Could Machine Learning Make Intensive Care More Efficient?

As the very name suggests, intensive care units are one of the most high pressured environments in healthcare, where every decision can have drastic consequences.  It’s an environment where each new test can yield vital clinical information, but equally adds to the already steep costs associated with keeping the patient alive.

A team from Princeton University have developed an AI-based system that they believe will help clinicians assess whether that extra lab test will deliver valuable information or not.

The work, which was documented in a recently published paper, collected data from around 6,000 patients to try and determine whether four blood tests would yield important information for diagnosing kidney failure or sepsis.

The algorithm utilized a reward function that uses data on the value of past tests to help determine the value of subsequent tests.  So if previous tests were clinically useful, the algorithm determines the probability to be higher that subsequent tests will be too.  It also took into account the financial cost involved in the test plus the risk for the patient.

Timely decisions

Suffice to say, in an intensive care unit, time is of the essence, so it’s vital that any decision support tool can provide not only accurate but swift recommendations.  For the research, the team used the computational grunt available at Princeton, but it would obviously need to be workable in the less powerful environment found in most hospitals.

Nonetheless, the research showed that their system was able to provide better recommendations than clinicians themselves achieved in the clinical setting.  Indeed, had the doctors used the algorithm, it would have reduced the number of blood tests by around 44%, whilst also shaving hours from the decision making process.

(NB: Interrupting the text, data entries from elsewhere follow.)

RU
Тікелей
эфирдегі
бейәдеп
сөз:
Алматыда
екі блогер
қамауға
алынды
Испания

“With the lab test ordering policy that this method developed, we were able to order labs to determine that the patient’s health had degraded enough to need treatment, on average, four hours before the clinician actually initiated treatment based on clinician ordered labs,” the researchers explain.

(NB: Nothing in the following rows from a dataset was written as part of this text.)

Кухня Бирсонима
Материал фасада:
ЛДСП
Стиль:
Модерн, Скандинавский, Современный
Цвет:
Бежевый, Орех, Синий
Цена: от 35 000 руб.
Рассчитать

The next step is for the team to try and deliver their decision support tool into the hospital.  They’re working with data scientists at Penn Medicine’s Predictive Healthcare Team to try and develop a product that’s ready for market, and believe they can do so in the next few years.

“This is one of the first times we’ll be able to take this machine learning approach and actually put it in the ICU, or in an inpatient hospital setting, and advise caregivers in a way that patients aren’t going to be at risk,” the team conclude. “That’s really something novel.”